[Saved entries]
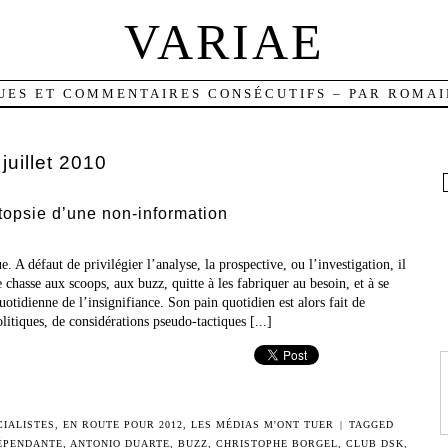
VARIAE
UES ET COMMENTAIRES CONSÉCUTIFS – PAR ROMAI
:
juillet 2010
topsie d’une non-information
. A défaut de privilégier l’analyse, la prospective, ou l’investigation, il
chasse aux scoops, aux buzz, quitte à les fabriquer au besoin, et à se
otidienne de l’insignifiance. Son pain quotidien est alors fait de
litiques, de considérations pseudo-tactiques [...]
CIALISTES
,
EN ROUTE POUR 2012
,
LES MÉDIAS M'ONT TUER
|
TAGGED
DÉPENDANTE
,
ANTONIO DUARTE
,
BUZZ
,
CHRISTOPHE BORGEL
,
CLUB DSK
,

WHAT IS REQUIRED:
With the line containing "otidienne de l’insignifiance." as the first and the final line of the records as the last, copy that span exactly and nothing more.

TASK ANSWER:
otidienne de l’insignifiance. Son pain quotidien est alors fait de
litiques, de considérations pseudo-tactiques [...]
CIALISTES
,
EN ROUTE POUR 2012
,
LES MÉDIAS M'ONT TUER
|
TAGGED
DÉPENDANTE
,
ANTONIO DUARTE
,
BUZZ
,
CHRISTOPHE BORGEL
,
CLUB DSK
,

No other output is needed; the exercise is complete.